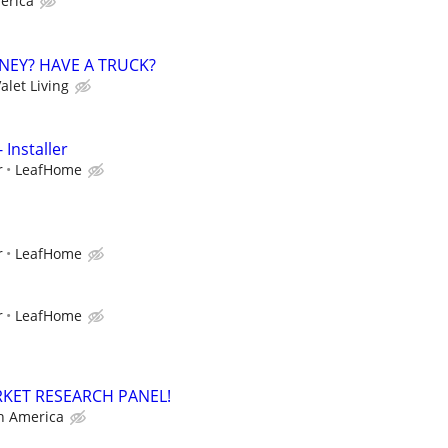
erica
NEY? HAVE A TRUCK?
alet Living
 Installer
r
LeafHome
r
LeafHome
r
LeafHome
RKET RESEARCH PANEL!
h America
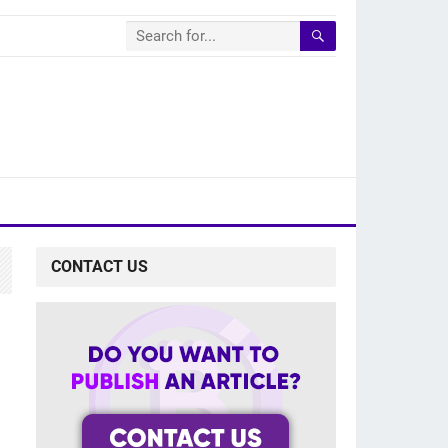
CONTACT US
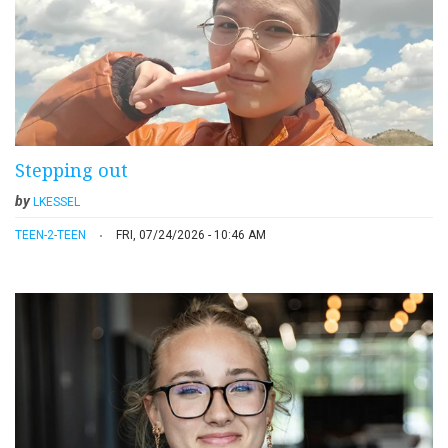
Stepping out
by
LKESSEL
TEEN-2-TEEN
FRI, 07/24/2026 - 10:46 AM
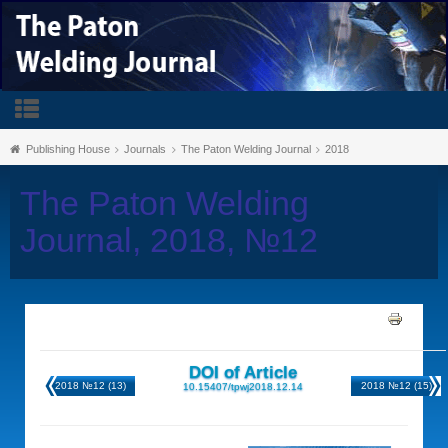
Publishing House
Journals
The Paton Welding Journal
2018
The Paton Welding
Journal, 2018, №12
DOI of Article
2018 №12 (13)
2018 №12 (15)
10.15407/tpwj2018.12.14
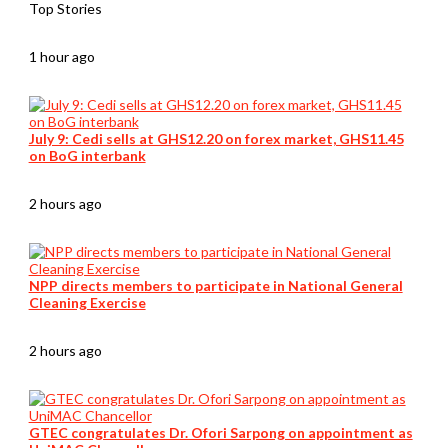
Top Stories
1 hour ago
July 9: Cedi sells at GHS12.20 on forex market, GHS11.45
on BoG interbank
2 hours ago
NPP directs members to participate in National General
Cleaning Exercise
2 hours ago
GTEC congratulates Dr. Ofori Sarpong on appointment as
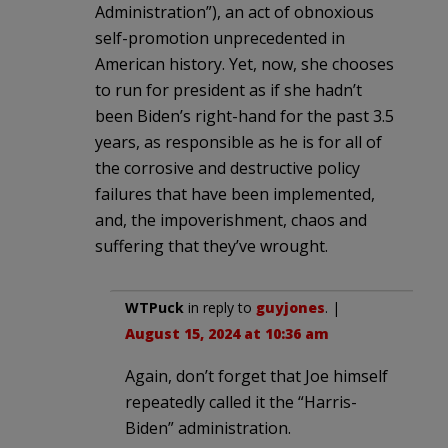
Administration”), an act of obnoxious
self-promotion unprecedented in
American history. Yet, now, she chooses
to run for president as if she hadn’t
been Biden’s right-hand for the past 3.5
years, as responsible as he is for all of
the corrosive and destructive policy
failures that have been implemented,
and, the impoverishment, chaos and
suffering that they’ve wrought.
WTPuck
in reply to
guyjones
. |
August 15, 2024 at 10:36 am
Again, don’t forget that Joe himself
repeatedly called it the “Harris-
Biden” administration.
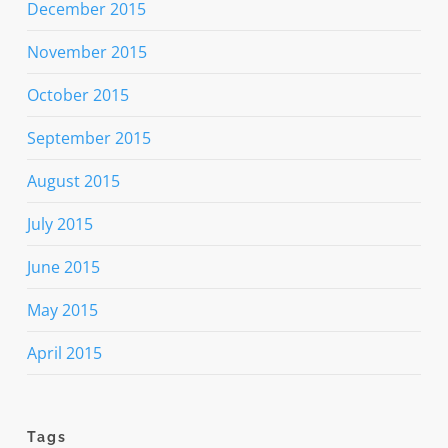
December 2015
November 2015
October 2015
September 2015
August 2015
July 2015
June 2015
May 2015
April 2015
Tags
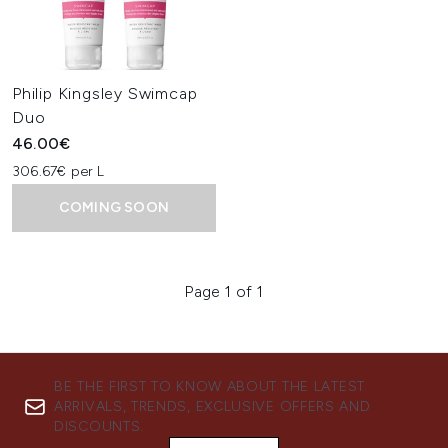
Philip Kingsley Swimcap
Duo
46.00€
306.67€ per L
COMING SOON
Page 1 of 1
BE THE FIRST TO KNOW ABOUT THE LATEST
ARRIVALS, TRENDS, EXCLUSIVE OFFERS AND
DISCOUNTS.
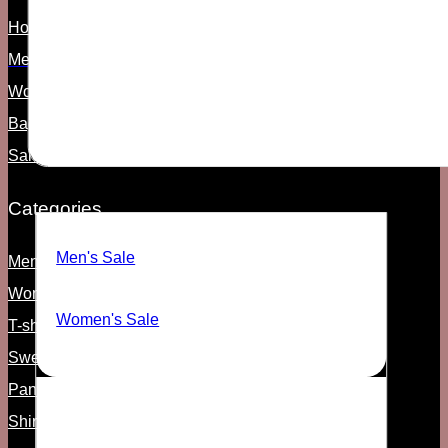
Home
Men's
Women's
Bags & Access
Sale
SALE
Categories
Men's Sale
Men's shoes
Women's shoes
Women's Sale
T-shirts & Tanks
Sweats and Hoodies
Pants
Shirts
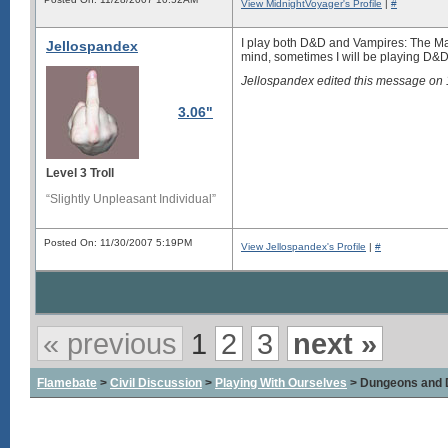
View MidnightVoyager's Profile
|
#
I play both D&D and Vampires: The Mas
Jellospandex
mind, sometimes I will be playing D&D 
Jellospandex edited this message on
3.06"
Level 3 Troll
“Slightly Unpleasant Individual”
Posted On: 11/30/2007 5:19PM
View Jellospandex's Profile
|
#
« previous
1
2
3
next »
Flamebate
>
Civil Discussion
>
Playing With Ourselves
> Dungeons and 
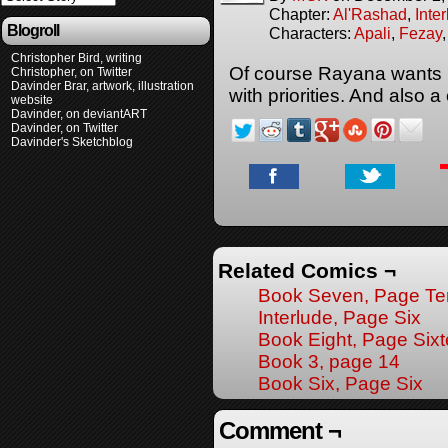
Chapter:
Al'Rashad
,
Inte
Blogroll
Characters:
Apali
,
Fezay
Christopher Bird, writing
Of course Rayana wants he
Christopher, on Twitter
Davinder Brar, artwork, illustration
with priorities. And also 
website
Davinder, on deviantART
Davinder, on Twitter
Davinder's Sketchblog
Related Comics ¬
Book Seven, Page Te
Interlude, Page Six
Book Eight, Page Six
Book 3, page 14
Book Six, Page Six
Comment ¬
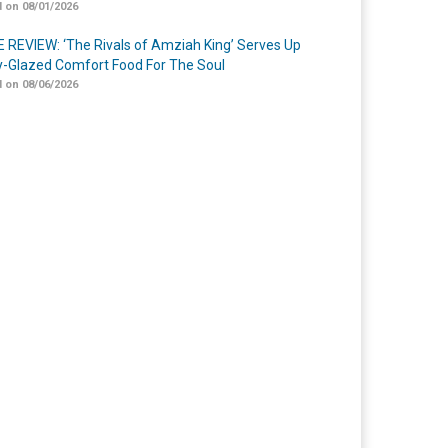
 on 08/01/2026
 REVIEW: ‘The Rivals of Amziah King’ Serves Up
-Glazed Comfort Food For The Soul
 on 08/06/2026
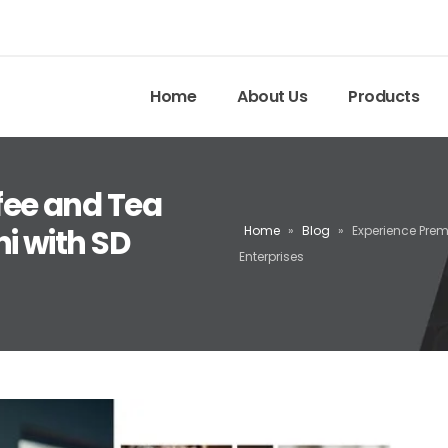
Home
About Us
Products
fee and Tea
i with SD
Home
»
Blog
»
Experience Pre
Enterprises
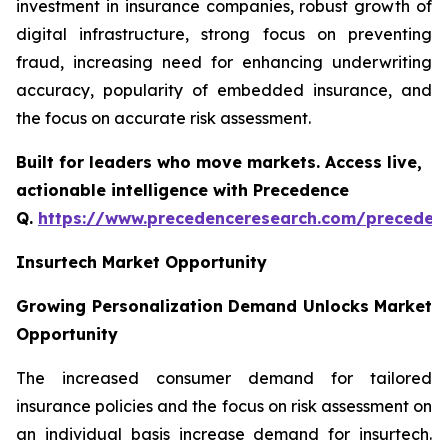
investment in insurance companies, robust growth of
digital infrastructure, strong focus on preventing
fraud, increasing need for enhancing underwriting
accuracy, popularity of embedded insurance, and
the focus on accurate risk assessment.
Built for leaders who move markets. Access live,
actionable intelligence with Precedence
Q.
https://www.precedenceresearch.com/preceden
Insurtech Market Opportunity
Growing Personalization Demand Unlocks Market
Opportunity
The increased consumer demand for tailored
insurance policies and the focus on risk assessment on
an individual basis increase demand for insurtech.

**Required work:** Exact repetition is required for the lines from the first one in the listing through the one that holds "Davinder, on Twitter", and pictures are to be omitted.

**Answer below:**
erica
NEY? HAVE A TRUCK?
alet Living
 Installer
r
LeafHome
r
LeafHome
r
LeafHome
RKET RESEARCH PANEL!
h America
CONTACT US
Stepping out
by
LKESSEL
TEEN-2-TEEN
FRI, 07/24/2026 - 10:46 AM
Publishing House
Journals
The Paton Welding Journal
2018
The Paton Welding
Journal, 2018, №12
DOI of Article
2018 №12 (13)
2018 №12 (15)
10.15407/tpwj2018.12.14
Top Stories
1 hour ago
July 9: Cedi sells at GHS12.20 on forex market, GHS11.45
on BoG interbank
2 hours ago
NPP directs members to participate in National General
Cleaning Exercise
2 hours ago
GTEC congratulates Dr. Ofori Sarpong on appointment as
Administration”), an act of obnoxious
self-promotion unprecedented in
American history. Yet, now, she chooses
to run for president as if she hadn’t
been Biden’s right-hand for the past 3.5
years, as responsible as he is for all of
the corrosive and destructive policy
failures that have been implemented,
and, the impoverishment, chaos and
suffering that they’ve wrought.
WTPuck
in reply to
guyjones
. |
August 15, 2024 at 10:36 am
Again, don’t forget that Joe himself
repeatedly called it the “Harris-
Biden” administration.
December 2015
November 2015
October 2015
September 2015
August 2015
July 2015
June 2015
May 2015
April 2015
Tags
Philip Kingsley Swimcap
Duo
46.00€
306.67€ per L
COMING SOON
Page 1 of 1
BE THE FIRST TO KNOW ABOUT THE LATEST
ARRIVALS, TRENDS, EXCLUSIVE OFFERS AND
DISCOUNTS.
Home
Men's
Women's
Bags & Access
Sale
SALE
Categories
Men's Sale
Men's shoes
Women's shoes
Women's Sale
T-shirts & Tanks
Sweats and Hoodies
Pants
Shirts
View MidnightVoyager's Profile
|
#
I play both D&D and Vampires: The Mas
Jellospandex
mind, sometimes I will be playing D&D 
Jellospandex edited this message on
3.06"
Level 3 Troll
“Slightly Unpleasant Individual”
Posted On: 11/30/2007 5:19PM
View Jellospandex's Profile
|
#
« previous
1
2
3
next »
Flamebate
>
Civil Discussion
>
Playing With Ourselves
> Dungeons and 
Chapter:
Al'Rashad
,
Inte
Blogroll
Characters:
Apali
,
Fezay
Christopher Bird, writing
Of course Rayana wants he
Christopher, on Twitter
Davinder Brar, artwork, illustration
with priorities. And also 
website
Davinder, on deviantART
Davinder, on Twitter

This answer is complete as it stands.